Network for Good & the Dance Theatre of Harlem
Partner for Fundraising Success
- Raised $27,864
- Reaching supporters around the world
- Hope for the future
In 2004, the famed Dance Theater of Harlem was in such desperate financial straits, it closed the doors to its school and laid off the 44 dancers in its acclaimed ballet troupe. And it did everything it could to raise money - from making very public pleas for help to turning to Network for Good to raise money, for the first time, through online donations and solicitations - to erase its $2.5 million debt and reopen.
These days, the non-profit's future is looking far more robust. Its school has reopened, most of the creditors have been repaid and the theater has begun making plans to create a new ballet troupe. Development director Rodney Trapp and resident choreographer [and webmaster] Robert Garland talked to us about how Network for Good's DonateNow and EmailNow services boosted the Dance Theater of Harlem's initial fundraising efforts and, more importantly, how these tools will be key in ensuring the nation's only primarily African-American ballet school and troupe will be here for years to come.
N4G: Why did you start using Network for Good?
RG: "We had to shut down our operations in 2004. An American woman sent out an e-mail saying the dance company and school had shut down and if everyone sent in $1, it could help fix the problem. We started receiving all these single dollars in the mail. We have to record every donation. It was great, but it was really time consuming."

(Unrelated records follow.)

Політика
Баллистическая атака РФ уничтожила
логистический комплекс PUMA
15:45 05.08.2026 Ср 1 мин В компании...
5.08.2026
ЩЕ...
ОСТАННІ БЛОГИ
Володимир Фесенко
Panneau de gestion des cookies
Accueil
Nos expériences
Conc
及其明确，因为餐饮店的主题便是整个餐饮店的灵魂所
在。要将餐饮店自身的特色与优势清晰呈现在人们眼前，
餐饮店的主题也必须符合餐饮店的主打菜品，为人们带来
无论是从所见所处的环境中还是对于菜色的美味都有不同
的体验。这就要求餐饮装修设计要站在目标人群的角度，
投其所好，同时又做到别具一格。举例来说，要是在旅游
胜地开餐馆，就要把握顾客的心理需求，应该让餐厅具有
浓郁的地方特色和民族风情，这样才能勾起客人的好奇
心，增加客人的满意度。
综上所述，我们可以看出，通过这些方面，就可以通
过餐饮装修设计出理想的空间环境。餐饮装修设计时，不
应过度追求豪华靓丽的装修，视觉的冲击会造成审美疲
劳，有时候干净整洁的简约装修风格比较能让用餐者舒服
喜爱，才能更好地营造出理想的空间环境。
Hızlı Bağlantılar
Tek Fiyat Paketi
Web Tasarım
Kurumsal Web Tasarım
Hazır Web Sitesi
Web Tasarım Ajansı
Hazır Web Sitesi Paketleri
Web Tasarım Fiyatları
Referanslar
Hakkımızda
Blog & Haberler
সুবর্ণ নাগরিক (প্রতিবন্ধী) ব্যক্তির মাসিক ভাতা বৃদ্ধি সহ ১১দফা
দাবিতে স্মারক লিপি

RT: "We realized, as people were asking how they could help, that we needed to find a way to get donations online. [Turning to Network for Good] initially was a desperate attempt to make a vehicle available to make contributions. We put the DonateNow button on our website. That was it. It was very basic."
N4G: Is your online donation system still set up that way?

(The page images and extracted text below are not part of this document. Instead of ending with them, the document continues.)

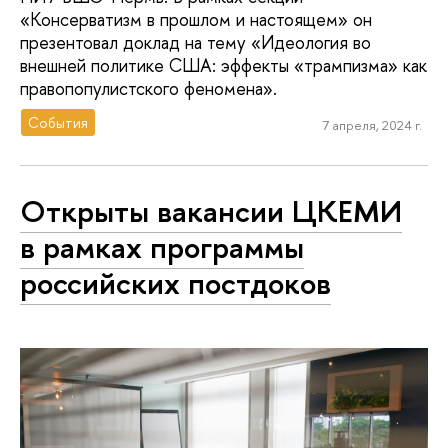
«Консерватизм в прошлом и настоящем» он
презентовал доклад на тему «Идеология во
внешней политике США: эффекты «трампизма» как
правопопулистского феномена».
События
7 апреля, 2024 г.
Открыты вакансии ЦКЕМИ
в рамках программы
российских постдоков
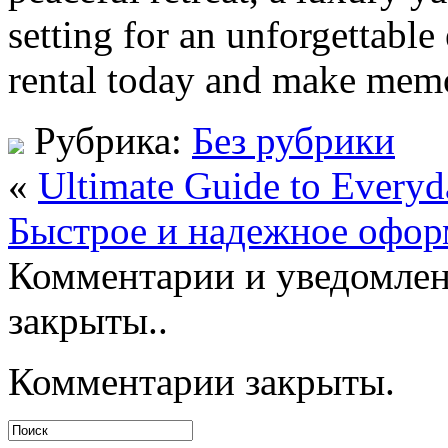
setting for an unforgettabl
rental today and make memori
Рубрика:
Без рубрики
«
Ultimate Guide to Every
Быстрое и надежное офо
Комментарии и уведомлен
закрыты..
Комментарии закрыты.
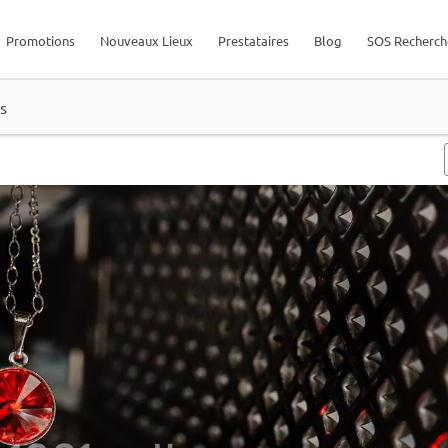
Promotions
Nouveaux Lieux
Prestataires
Blog
SOS Recherch
s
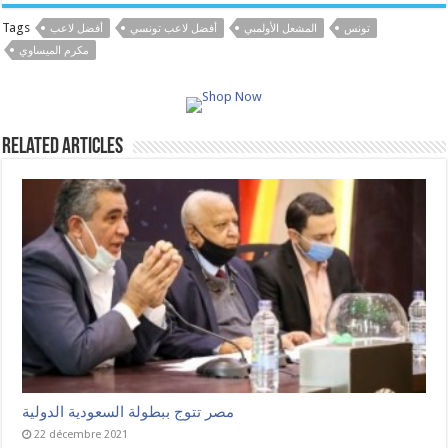
Tags
تونس
المشعل الأولمبي
أفضل لاعب تونسي
أفضل لاعب
مكرم الميساوي
Related Articles
مصر تتوج ببطولة السعودية الدولية
22 décembre 2021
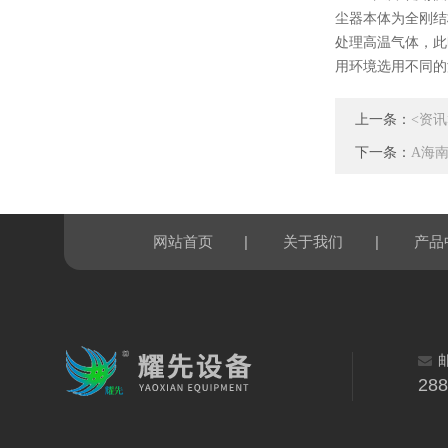
尘器本体为全刚结
处理高温气体，此
用环境选用不同的
上一条：
<资
下一条：
A海
|
|
网站首页
关于我们
产品
28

RT: "No. We got some training from Network for Good on how to maximize the service. It was immensely helpful immediately. We learned how to design a website to attract people and the importance of putting the donation information 'above the fold.' We began thinking about ways to have visitors physically interact with the computer to make it more dynamic."
N4G: What features were especially appealing?

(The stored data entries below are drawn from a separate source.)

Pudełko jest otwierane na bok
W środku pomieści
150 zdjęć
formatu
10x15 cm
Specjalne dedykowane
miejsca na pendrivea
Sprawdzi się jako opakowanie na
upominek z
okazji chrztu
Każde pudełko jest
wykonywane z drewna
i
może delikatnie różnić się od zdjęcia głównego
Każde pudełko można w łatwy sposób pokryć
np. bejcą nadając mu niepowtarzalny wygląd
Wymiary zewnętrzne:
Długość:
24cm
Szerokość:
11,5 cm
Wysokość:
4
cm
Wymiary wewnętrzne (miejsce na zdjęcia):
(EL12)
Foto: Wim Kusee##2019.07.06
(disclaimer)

RT: "We customized our DonateNow page to make it look like the rest of our website, so it didn't look like you were leaving our site. It had the same color palate and graphics. It gives comfort to the potential donor. Even though they are being sent somewhere else [on the Internet], they feel like they are still with you. It's a relationship you are building and you want it to be as positive and trustworthy as possible. For those still uncomfortable with making a donation online, we added language to ease their minds and let them know how to mail a donation or call us."
N4G: Do you use the EmailNow service?
RG: "Yes. We have a performing company that is on hiatus. They were our messengers, our advertising. [Through EmailNow], we can maintain those supporters. They write us and ask when we are coming back. They still know what's going on here. They know about our open houses, our schools. They know everything! We have a relationship with our supports [across the U.S. and abroad] that we didn't have before."
RT: "In 2006, we gathered all the e-mail addresses we had in our database and put them in our EmailNow database. We're adding to that list regularly by having people sign up through our website. We have different categories of lists within EmailNow: the New York metro area; people interested in our Open House series; non-New York metro area people; staff; and alumni. We send out one or two of these e-mails a month for special events, our regular series and our spring and fall solicitations. We send out hard copies of the solicitations too; the online one is a reminder. We can personalize them and not everyone gets every e-mail."
N4G: What role do DonateNow and EmailNow play in raising money in your $4.3 million budget?
RT: "We received over $14,700 in online contributions the first year we, most one-time responses to the news of our closing. In 2005-06, we received $5,244 from 32 donors and in 2006-07, we received $7,920 from 44 donors. It's not a whole lot of money but it's the beginning of what we know is a growing trend. You have to start somewhere. As people become more comfortable with donating money online, I think more will be drawn to the site. It's still fairly new for us, but people are using it, so it's effective for us. It's definitely worth it."
RG: "It's great for unsolicited donations. And it's helped use a new technology and keep us in touch with our constituents who are regularly online. That's everyone! You can't not do it. We had looked into other services, like PayPal, but they didn't seem to work for us. When we got to Network for Good, it was perfect. A great match."
N4G: Why is it so important for the Dance Theater of Harlem to have this extra fund-raising and communications tool?
RG: "We are about black people who do ballet. It is a real thorn in the side [that some people still believe the two don't mix]. We have to exist for our culture and for our community here in Harlem."